We did not find trial evidence for overall survival or cancer-specific survival comparing degarelix to standard androgen suppression, but serious adverse events and quality of life may be similar between groups. The effects of degarelix on cardiovascular events are very uncertain as the only eligible study had limitations, was small with few events, and was conducted in a high-risk population. Degarelix likely results in an increase in injection site pain compared to standard androgen suppression therapy. Maximum follow-up of included studies was 14 months, which is short. There is a need for methodologically better designed and executed studies with long-term follow-up evaluating men with metastatic prostate cancer.
Degarelix is a gonadotropin-releasing hormone antagonist that leads to medical castration used to treat men with advanced or metastatic prostate cancer, or both. It is unclear how its effects compare to standard androgen suppression therapy.
To assess the effects of degarelix compared with standard androgen suppression therapy for men with advanced hormone-sensitive prostate cancer.
We searched multiple databases (CENTRAL, MEDLINE, Embase, Scopus, Web of Science, LILACS until September 2020), trial registries (until October 2020), and conference proceedings (until December 2020). We identified other potentially eligible trials by reference checking, citation searching, and contacting study authors.

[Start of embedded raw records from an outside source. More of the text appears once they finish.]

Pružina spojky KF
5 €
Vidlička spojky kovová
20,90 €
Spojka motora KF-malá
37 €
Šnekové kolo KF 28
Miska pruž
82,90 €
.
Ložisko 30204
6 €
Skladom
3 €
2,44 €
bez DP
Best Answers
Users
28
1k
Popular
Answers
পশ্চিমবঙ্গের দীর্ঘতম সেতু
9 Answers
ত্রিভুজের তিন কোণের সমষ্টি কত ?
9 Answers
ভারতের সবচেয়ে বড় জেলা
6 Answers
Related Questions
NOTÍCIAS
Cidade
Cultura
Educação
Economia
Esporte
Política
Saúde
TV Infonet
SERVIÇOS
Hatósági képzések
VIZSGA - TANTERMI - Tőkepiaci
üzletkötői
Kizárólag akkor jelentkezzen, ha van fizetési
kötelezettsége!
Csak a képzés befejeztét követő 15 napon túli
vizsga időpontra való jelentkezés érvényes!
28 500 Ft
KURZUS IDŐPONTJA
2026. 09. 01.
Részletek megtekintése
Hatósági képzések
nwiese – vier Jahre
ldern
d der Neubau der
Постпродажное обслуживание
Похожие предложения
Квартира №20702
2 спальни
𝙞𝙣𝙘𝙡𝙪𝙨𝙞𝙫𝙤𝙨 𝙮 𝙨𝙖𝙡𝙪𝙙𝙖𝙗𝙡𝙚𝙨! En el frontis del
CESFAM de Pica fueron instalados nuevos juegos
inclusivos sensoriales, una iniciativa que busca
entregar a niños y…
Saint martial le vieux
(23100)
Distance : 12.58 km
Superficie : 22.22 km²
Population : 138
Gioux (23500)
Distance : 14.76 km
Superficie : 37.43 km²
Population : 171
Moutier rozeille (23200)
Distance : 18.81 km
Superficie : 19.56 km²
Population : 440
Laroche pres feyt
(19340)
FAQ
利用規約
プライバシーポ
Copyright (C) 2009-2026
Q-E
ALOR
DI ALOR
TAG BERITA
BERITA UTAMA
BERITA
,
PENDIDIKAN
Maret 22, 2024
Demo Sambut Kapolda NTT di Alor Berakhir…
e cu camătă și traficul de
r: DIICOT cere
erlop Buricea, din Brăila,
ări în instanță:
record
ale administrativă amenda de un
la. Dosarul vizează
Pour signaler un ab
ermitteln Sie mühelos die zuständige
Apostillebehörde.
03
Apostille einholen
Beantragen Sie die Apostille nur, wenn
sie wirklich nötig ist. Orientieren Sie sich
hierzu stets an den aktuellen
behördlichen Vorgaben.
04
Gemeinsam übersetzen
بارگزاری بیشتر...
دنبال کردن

We included randomized controlled trials comparing degarelix with standard androgen suppression therapy for men with advanced prostate cancer.

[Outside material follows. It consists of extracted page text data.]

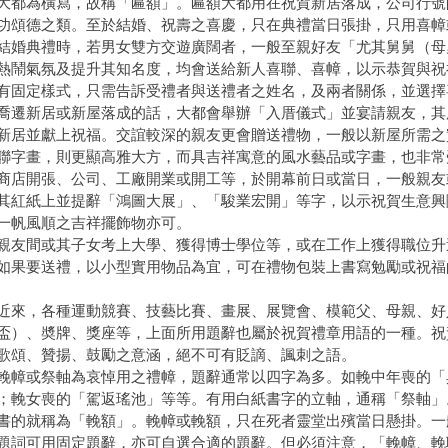
大都為橫寫，故稱「匾額」。匾額大都用在祝賀新居落成，公司行號
功頌德之類。至於結婚、祝壽之喜慶，只在典禮當日張掛，只用喜幛
典禮時，若男女雙方交遊廣闊者，一般至親好友「尤其舅舅（母
熱鬧氣氛及提升其知名度，均會送給新人喜聯、喜幛，以示恭賀與祝
有固定樣式，只需告訴受禮者與送禮者之姓名，及兩者關係，並選擇
新居或新屋落成的話，大都會舉辦「入厝儀式」並宴請親友，其
新居並獻上祝福。交誼較深的親友更會贈送禮物，一般以新屋所需之
聯字畫，則更顯高雅大方，而具吉祥寓意的風水藝品或字畫，也非常
開張、公司、工廠開業或開工等，於開幕前日或當日，一般親友
其紅紙上並提辭「鴻圖大展」、「駿業宏開」等字，以示祝賀生意興
一帆風順之吉祥擺飾物亦可。
間或其子女考上大學、獲得博士學位等，或在工作上獲得職位升
如果要送禮，以小型實用物品為宜，可在禮物包裝上書寫勉勵或祝福
，各種運動競賽、技藝比賽、畫展、展覽會、模範父、母親、好
盃）、奬牌、獎座等，上面所用題辭也屬於祝賀禮章用語的一種。祝
歌頌、贊揚、鼓勵之意涵，絕不可有貶謫、諷刺之語。
或祭軸為哀悼用之禮幛，題辭通常以四字為多。如輓中年喪的「
；輓女喪的「駕返瑤池」等等。有用白紙書字的立軸，通稱「祭軸」
書的就稱為「輓額」。輓幛或輓額，只在死者靈堂出殯當日懸掛。一
題詞可用固定題辭，亦可自選合適的題辭。但必須注意，「輓幛、輓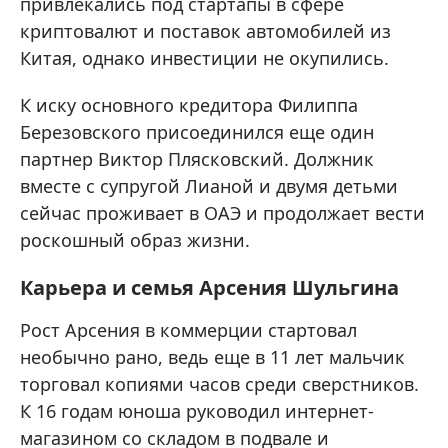
привлекались под стартапы в сфере
криптовалют и поставок автомобилей из
Китая, однако инвестиции не окупились.
К иску основного кредитора Филиппа
Березовского присоединился еще один
партнер Виктор Плясковский. Должник
вместе с супругой Лианой и двумя детьми
сейчас проживает в ОАЭ и продолжает вести
роскошный образ жизни.
Карьера и семья Арсения Шульгина
Рост Арсения в коммерции стартовал
необычно рано, ведь еще в 11 лет мальчик
торговал копиями часов среди сверстников.
К 16 годам юноша руководил интернет-
магазином со складом в подвале и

Three review authors independently classified studies and abstracted data from the included studies. The primary outcomes were overall survival and serious adverse events. Secondary outcomes were quality of life, cancer-specific survival, clinical progression, other adverse events, and biochemical progression. We used a random-effects model for meta-analyses and assessed the certainty of evidence for the main outcomes according to GRADE.
We included 11 studies with a follow-up of between three and 14 months. We also identified five ongoing trials.
Data to evaluate overall survival were not available.
Degarelix may result in little to no difference in serious adverse events compared to standard androgen suppression therapy (risk ratio (RR) 0.80, 95% confidence interval (CI) 0.62 to 1.05; low-certainty evidence; 2750 participants). Based on 114 serious adverse events in the standard androgen suppression group, this corresponds to 23 fewer serious adverse events per 1000 participants (43 fewer to 6 more). We downgraded the certainty of evidence for study limitations and imprecision.
Degarelix likely results in little to no difference in quality of life assessed with a variety of validated questionnaires (standardized mean difference 0.06 higher, 95% CI 0.05 lower to 0.18 higher; moderate-certainty evidence; 2887 participants), with higher scores reflecting better quality of life. We downgraded the certainty of evidence for study limitations.
Data to evaluate cancer-specific survival were not available.
The effects of degarelix on cardiovascular events are very uncertain (RR 0.15, 95% CI 0.04 to 0.61; very low-certainty evidence; 80 participants). We downgraded the certainty of evidence for study limitations, imprecision, and indirectness as this trial was conducted in a unique group of high-risk participants with pre-existing cardiovascular morbidities.
Degarelix likely results in an increase in injection site pain (RR 15.68, 95% CI 7.41 to 33.17; moderate-certainty evidence; 2670 participants). Based on 30 participants per 1000 with injection site pain with standard androgen suppression therapy, this corresponds to 440 more injection site pains per 1000 participants (192 more to 965 more). We downgraded the certainty of evidence for study limitations.
We did not identify any relevant subgroup differences for different degarelix maintenance doses.